Reputation: 1311
Hi I'm trying to figure out a way to remove the tags from the results returned from the Google Feed API. Their result is
Breaking \u003cb\u003eNews\u003c/b\u003e Updates
How can we remove these characters? I'm not sure if RegEx would be better (or worse). Does anyone have an idea on how to remove these?

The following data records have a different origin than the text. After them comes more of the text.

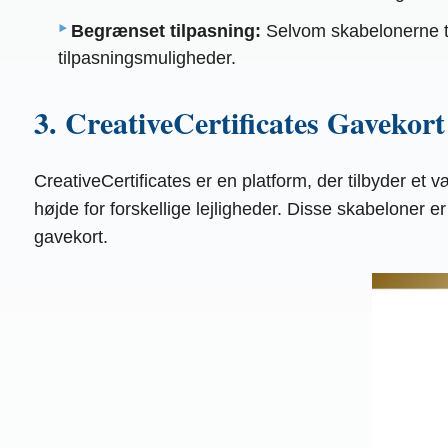
Begrænset tilpasning:
Selvom skabelonerne til
tilpasningsmuligheder.
3. CreativeCertificates Gavekor
CreativeCertificates er en platform, der tilbyder et 
højde for forskellige lejligheder. Disse skabeloner
gavekort.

Google does not supply an option to remove tags from the results in Java.
Upvotes: 2
Views: 2389
Reputation: 40683
This is HTML. \u003cb\u003e
translates to <b>
.
You'll want to use an HTML parser as HTML is not fully parse-able by a regular expression.
With a library like Jsoup you could do this as.
String data = Jsoup.parse(html).body().text();
This will get you "Breaking News Updates"
.
Upvotes: 0
Reputation: 213213
You can use the below regex..
String str = "Breaking \u003cb\u003eNews\u003c/b\u003e Updates";
str = str.replaceAll("\\<(.*)?\\>(.*)\\</\\1\\>", "$2");
System.out.println(str);
OUTPUT: -
Breaking News Updates
\\<(.*)?\\>
matches the first opening tag - <b>
\\</\\1\\>
matches the corresponding closing tag - </b>
\\1
is used to backreference what was the tag, so that correct pair of tags are matched..So, <b>news <update></b>
-> In this case <update>
will not be removed..
Upvotes: 0
Reputation: 31
I pull those routinely with
String.replaceAll("\\p{Cntrl}","")
Upvotes: 1
Reputation: 466
The best solution would be to use JSON to convert the data.
JSON.parse(JSON.stringify({a : '<put your string here>'}));
It will be proper as the data you will get from Google API will be in the form of JSON.
Upvotes: 0